Interestingly, with gamma cameras,
when using parallel collimators, the detection
efficiency (sensitivity) does not depend on the distance h
of the displayed source from the collimator front! The
imaging of the point source in a wide range of distances 0-30 cm
from the front of the collimator in Fig.4.5.2 d shows a
deterioration of spatial resolution and decreased image
brightness, but the total number of pulses is the same in all
images, area (integral) under the PSF function is the same for all distances.
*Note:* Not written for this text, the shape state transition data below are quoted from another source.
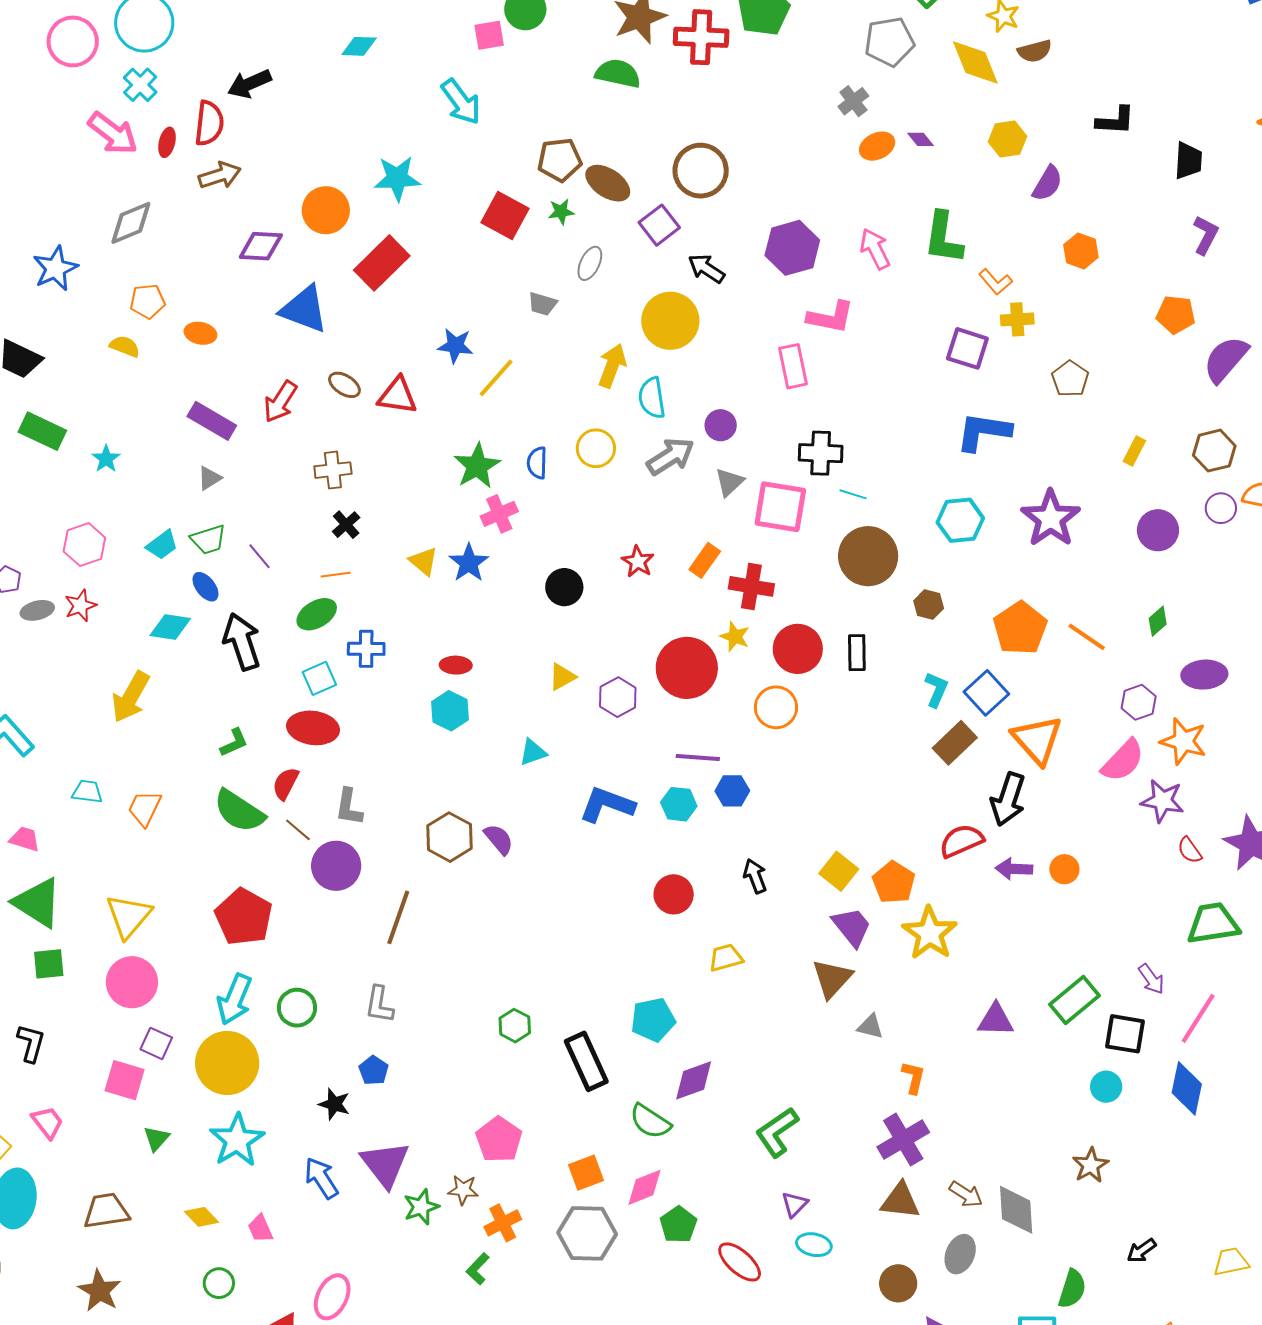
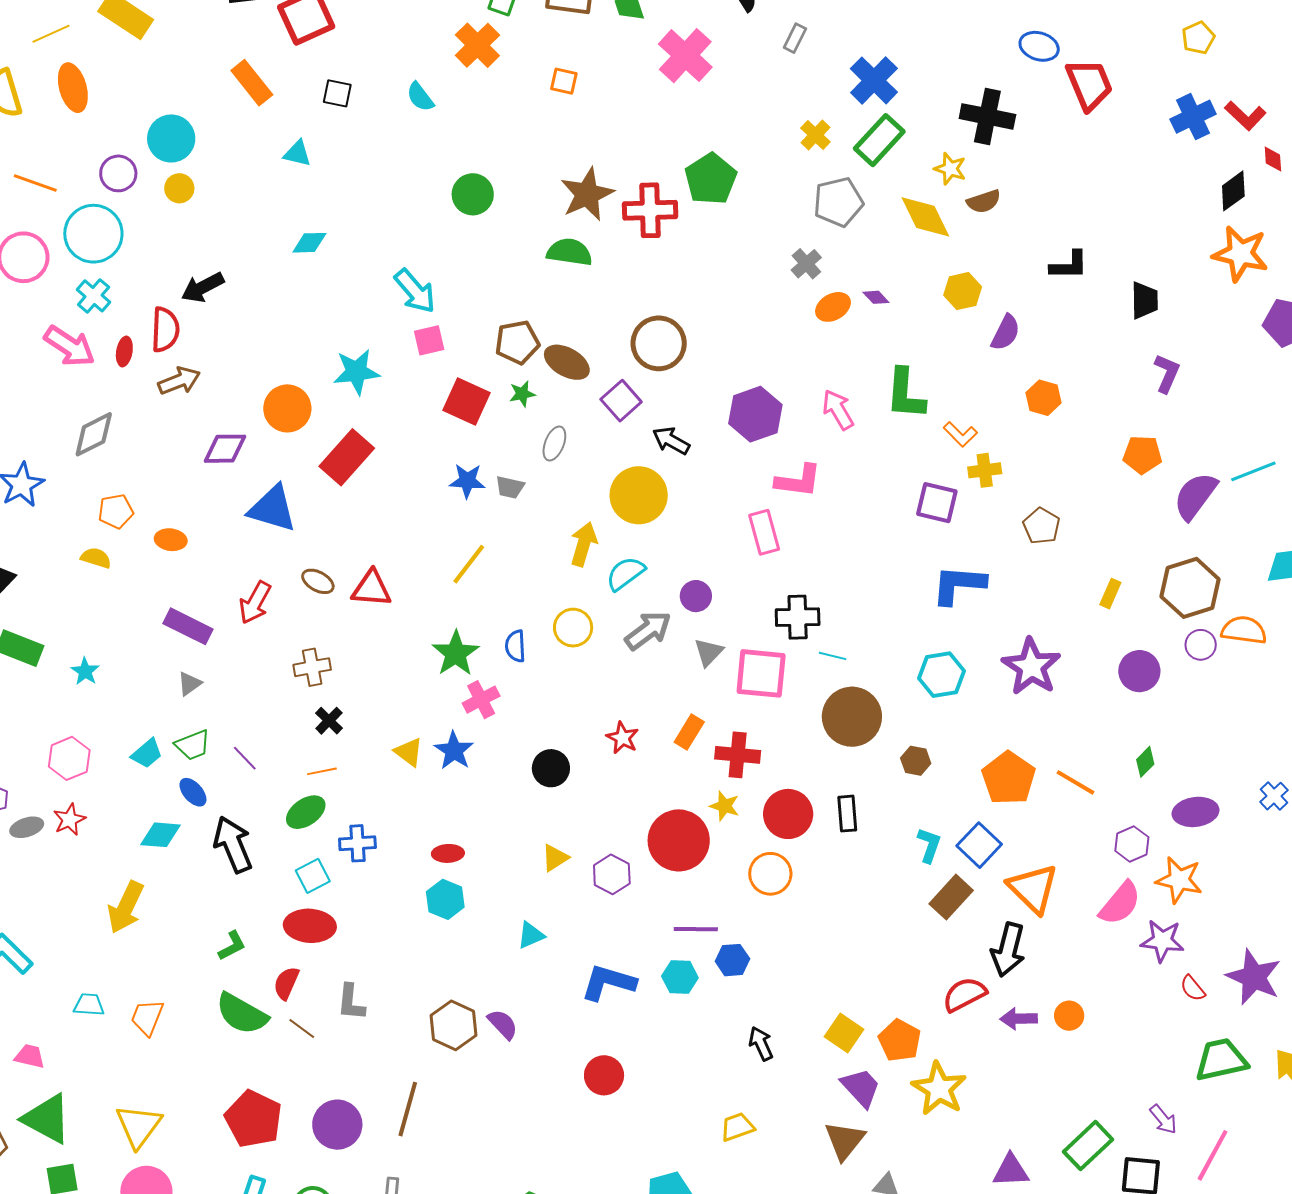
pink square: (489, 35) -> (429, 340), moved
blue star: (455, 346) -> (467, 481), moved
cyan semicircle: (652, 398) -> (625, 573), turned 66
brown hexagon: (1214, 451) -> (1190, 588), size x1.4
purple circle: (336, 866) -> (337, 1125), moved
red circle: (674, 894) -> (604, 1075), moved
This surprising behavior is due to the specific
properties of geometric collimation in parallel
collimators. We can clearly illustrate this according to the
schematic drawing in Fig.4.5.2 b) as follows: As
the source moves away from the collimator front, the number of
photons incident on the individual holes decreases
quadratically as 1/h2. However, the number of holes through which radiation
can pass to the detector, increases
quadratically in proportion to h2. These two opposing trends cancel each
other out, so the total photon flux passing
through - collimator efficiency - does not
change with the distance between the source and the
collimator.
Note: This
rule does not apply to special convergent or Pinhole
collimators, the detection efficiency here changes
significantly with distance - it increases or decreases (see
§4.5, section "Imaging
properties of special collimators").
However, this distance sensitivity
independence of parallel collimators only applies to situations without
a substance-absorbing environment - in vacuum
or in air. In practical scintigraphy, however,
there is a tissue environment between the
displayed structures with distributed radioactivity in the
organism and the gamma camera, with which gamma radiation
interacts, which leads to the absorption and attenuation
of gamma radiation. This a gamma-ray absorption, also called attenuation,
is reflected in scintigraphic images by an artificial
reduction in the number of pulses from structures deposited
at greater depths, compared to structures closer to the surface.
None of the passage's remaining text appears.